Notice of Pre-AIA  or AIA  Status
The present application, filed on or after March 16, 2013, is being examined under the first inventor to file provisions of the AIA .

DETAILED ACTION
Claim Rejections - 35 USC § 102
The following is a quotation of the appropriate paragraphs of 35 U.S.C. 102 that form the basis for the rejections under this section made in this Office action:
A person shall be entitled to a patent unless –
(a)(1) the claimed invention was patented, described in a printed publication, or in public use, on sale or otherwise available to the public before the effective filing date of the claimed invention.
 
Claims 1-4, 7-12, 15-18 and 20 are rejected under 35 U.S.C. 102(a) (1) as being anticipated by Bleiweiss et al (Patent. No.: U.S. 9,928,605 B2).   

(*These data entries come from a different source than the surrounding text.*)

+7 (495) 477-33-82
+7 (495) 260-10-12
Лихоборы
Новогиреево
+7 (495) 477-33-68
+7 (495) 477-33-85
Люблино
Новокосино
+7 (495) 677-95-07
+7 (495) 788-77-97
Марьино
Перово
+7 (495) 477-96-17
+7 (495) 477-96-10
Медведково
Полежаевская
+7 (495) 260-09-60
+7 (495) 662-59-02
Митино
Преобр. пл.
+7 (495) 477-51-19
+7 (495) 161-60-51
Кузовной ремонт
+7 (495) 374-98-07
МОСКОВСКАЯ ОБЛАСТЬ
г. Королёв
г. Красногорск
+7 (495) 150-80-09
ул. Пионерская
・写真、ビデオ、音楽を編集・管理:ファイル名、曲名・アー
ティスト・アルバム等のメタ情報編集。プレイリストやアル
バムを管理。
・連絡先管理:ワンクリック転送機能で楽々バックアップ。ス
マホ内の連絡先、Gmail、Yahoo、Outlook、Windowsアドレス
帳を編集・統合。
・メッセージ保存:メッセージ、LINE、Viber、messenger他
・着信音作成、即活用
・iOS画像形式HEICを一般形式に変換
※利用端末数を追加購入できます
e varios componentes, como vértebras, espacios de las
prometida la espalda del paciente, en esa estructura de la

          Regarding claim 1, Bleiweiss an image processing system comprising: an image data interface arranged to receive first image data representative of an image frame (see abstract, various systems and methods for real-time cascaded object recognition are described herein. A system for real-time cascaded object recognition comprises a processor; and a memory, including instructions, which when executed on the processor, cause the processor to perform the operations comprising: accessing image data at the system, the image data of an environment around the system, the image data is captured by a camera system; determining a set of regions in the image data, the set of regions including candidate objects; transmitting a subset of the image data corresponding to the set of regions to a remote server, the remote server to analyze the subset of the image data and detect an object in the subset of the image data; and receiving at 
           Also column 2, lines 35-40 and lines 66-67, the input video stream 102 includes a scene with multiple objects. In an object proposal stage 104, one or more of the objects are identified as candidates and the portions of the image with the candidate objects are segmented. Some of the candidates may be filtered based on search criteria. The input image may be a portion of a video stream (e.g., one frame of a video stream))’

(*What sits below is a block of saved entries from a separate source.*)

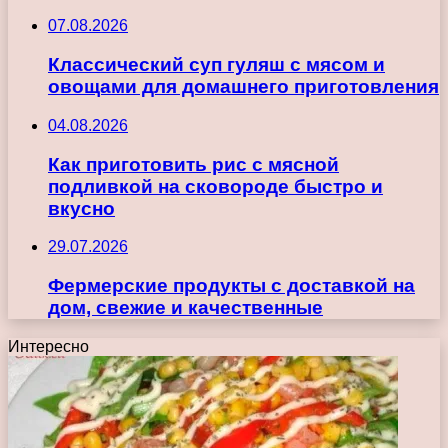
07.08.2026
Классический суп гуляш с мясом и
овощами для домашнего приготовления
04.08.2026
Как приготовить рис с мясной
подливкой на сковороде быстро и
вкусно
29.07.2026
Фермерские продукты с доставкой на
дом, свежие и качественные
Интересно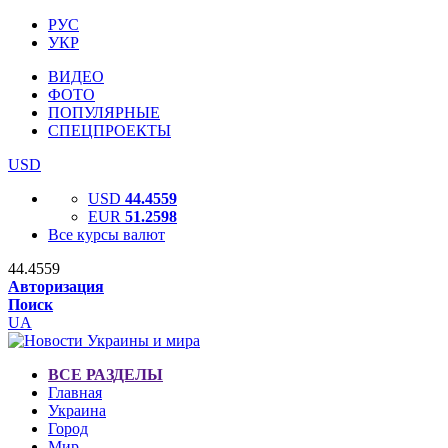
РУС
УКР
ВИДЕО
ФОТО
ПОПУЛЯРНЫЕ
СПЕЦПРОЕКТЫ
USD
USD
44.4559
EUR
51.2598
Все курсы валют
44.4559
Авторизация
Поиск
UA
ВСЕ РАЗДЕЛЫ
Главная
Украина
Город
Мир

           a first, local, object classifier arranged to perform object classification in the image frame (see above, also column 2, lines 39-40, a local classifier (first classifier) may be used to filter the objects);
           and storage arranged to store categorization data comprising a set of object definitions for use during object classification (see column 3, lines 14-31, a local classifier 206 is executed on the local machine (e.g., user device). The local classifier 206 is a simple classifier, which is able to run quickly on the local device. The goal of this classifier is to rule out obvious image regions, so that only relevant regions are sent to the cloud for additional processing. The local classifier 206 may filter the image data based on surface characteristics of the objects in the image (e.g., planar or non-planar); dimensions, volume, or colors of objects; distance objects are from the camera; IMU data; or location information (e.g., global positioning system (GPS) coordinates or Simultaneous Localization and Mapping (SLAM) tags). Distance or depth data may be obtained using a depth camera in the camera system of the local machine. A depth camera may include an infrared (IR) camera that is able to pick up a projected IR light, which may be projected from an IR laser projector. While some depth cameras use a single IR camera, the use of multiple IR cameras provides a stereoscopic IR to produce depth.

           wherein the first object classifier is arranged to: detect an object in the image frame; determine whether to transmit image data for the detected object to a second, remote, object classifier (see column 2, lines 51-67, the process illustrated in FIG. 1 may run continually or periodically so that a user, a robot, a drone, or other camera-enabled device may detect and identify objects as it moves through the room. For example, as the camera moves toward the sofa, additional candidate segments may be obtained and sent to a cloud service to identify. If additional objects, such as a pillow and a remote control are on the sofa, the additional objects may recognized and their identification may be provided to the local device in the room. In this manner, a robot tasked to retrieve a remote control from a sofa may use the ongoing object recognition process to first find the sofa and then after moving to the sofa, finding the remote control on the sofa. FIG. 2 is a block diagram illustrating control and data flow 200, according to 
           in response to said determining: transmit second image data, derived from the first image data, to the second object classifier (column 2, lines 30-47, the client system may be a user device operated by a user. The user device may be any type of compute device including, but not limited to a mobile phone, a smartphone, a phablet, a tablet, a personal digital assistant, a laptop, a digital camera, a desktop computer, an in-vehicle infotainment system, or the like. The input video stream 102 includes a scene with multiple objects. In an object proposal stage 104, one or more of the objects are identified as candidates and the portions of the image with the candidate objects are segmented. Some of the candidates may be filtered based on search criteria. A local classifier (first classifier) may be used to filter the objects. Candidates that pass the filter are sent individually to the cloud (stage 106). The candidates may be sent to the same cloud service or different ones. For example, one cloud service may be used to classify furniture while another may be used to classify lights and lamps. Based on the local classification, the appropriate cloud service classifier may be selected and the candidate may be sent to the appropriate cloud service classifier (second classifier));
           and receive object data, representative of the detected object, from the second object classifier (see column 2, lines 48-50, full classifiers run in the cloud (stage 108) and the objects that are detected are returned to the client).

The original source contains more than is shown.